I, Steadman Upham, the undersigned Board member of the following registered investment companies (collectively, the “Funds”):

-  
The American Funds Income Series – U.S. Government Securities Fund (File No. 002-98199, File No. 811-04318)
-  
American Funds Money Market Fund (File No. 333-157162, File No. 811-22277)
-  
American Funds Short-Term Tax-Exempt Bond Fund (File No. 033-26431, File No. 811-05750)
-  
The American Funds Tax-Exempt Series II – The Tax-Exempt Fund of California (File No. 033-06180, File No. 811-04694)
-  
American High-Income Municipal Bond Fund, Inc. (File No. 033-80630, File No. 811-08576)
-  
American High-Income Trust (File No. 033-17917, File No. 811-05364)
-  
The Bond Fund of America, Inc. (File No. 002-50700, File No. 811-02444)
-  
Capital Income Builder, Inc. (File No. 033-12967, File No. 811-05085)
-  
Capital World Bond Fund, Inc. (File No. 033-12447, File No. 811-05104)
-  
Capital World Growth and Income Fund, Inc. (File No. 033-54444, File No. 811-07338)
-  
The Cash Management Trust of America (File No. 002-47940, File No. 811-02380)
-  
Intermediate Bond Fund of America (File No. 033-19514, File No. 811-05446)
-  
Limited Term Tax-Exempt Bond Fund of America (File No. 033-66214, File No. 811-07888)
-  
Short-Term Bond Fund of America, Inc. (File No. 333-135770, File No. 811-21928)
-  
The Tax-Exempt Bond Fund of America, Inc. (File No. 002-49291, File No. 811-02421)
-  
The Tax-Exempt Money Fund of America (File No. 033-26431, File No. 811-05750)
-  
The U.S. Treasury Money Fund of America (File No. 033-38475, File No. 811-06235)
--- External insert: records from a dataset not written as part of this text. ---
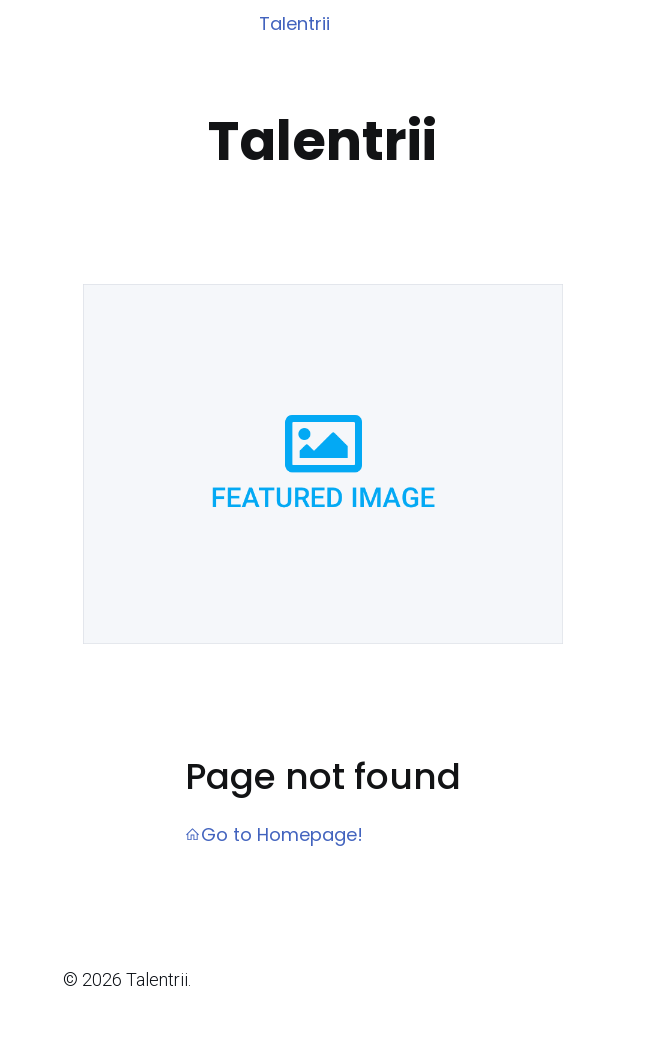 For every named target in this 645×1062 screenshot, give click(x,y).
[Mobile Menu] (565, 25) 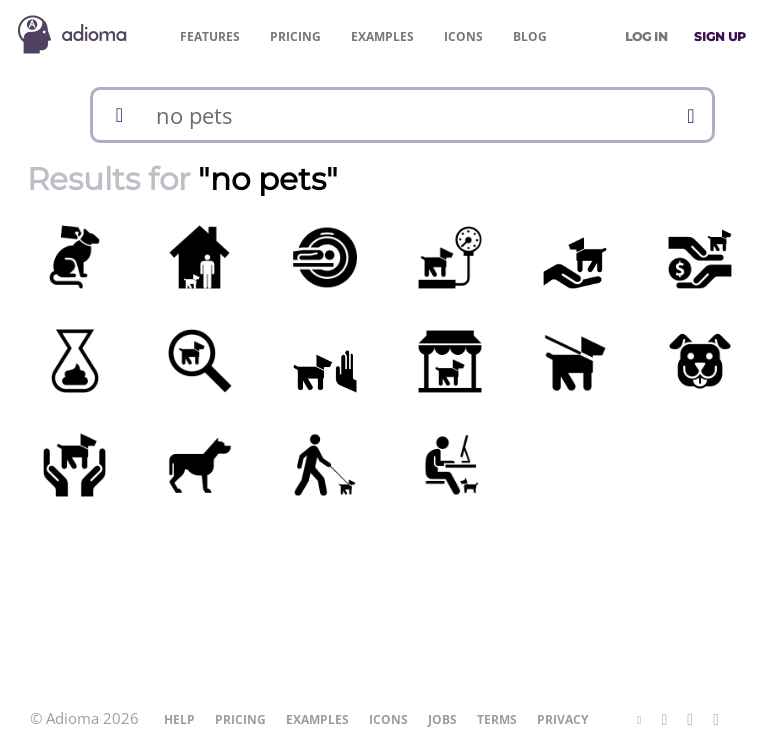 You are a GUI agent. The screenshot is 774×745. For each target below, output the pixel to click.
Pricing (295, 36)
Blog (530, 36)
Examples (382, 36)
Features (210, 36)
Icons (463, 36)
hereby revoke all previous powers of attorney I have signed and otherwise act in my name and behalf in matters involving the Funds and do hereby constitute and appoint

Vincent P. Corti
Chad L. Norton
Patrick F. Quan
Kimberly S. Verdick
Steven I. Koszalka
Tanya Schneider
Courtney R. Taylor
M. Susan Gupton
Jeffrey P. Regal
Ari M. Vinocor

 
each of them singularly, my true and lawful attorneys-in-fact, with full power of substitution, and with full power to each of them, to sign for me and in my name in the appropriate capacities, all Registration Statements of the Funds on Form N-1A or Form N-14, any and all subsequent Amendments, or Post-Effective Amendments to said Registration Statement on Form N-1A or Form N-14 or any successor thereto, and any supplements or other instruments in connection therewith, and generally to do all such things in my name and behalf in connection therewith as said attorneys-in-fact deem necessary or appropriate, to comply with the provisions of the Securities Act of 1933 and the Investment Company Act of 1940 as amended, and all related requirements of the U. S. Securities and Exchange Commission.  I hereby ratify and confirm all that said attorneys-in-fact or their substitutes may do or cause to be done by virtue hereof.

EXECUTED at Los Angeles, CA, this 15th day of June, 2009.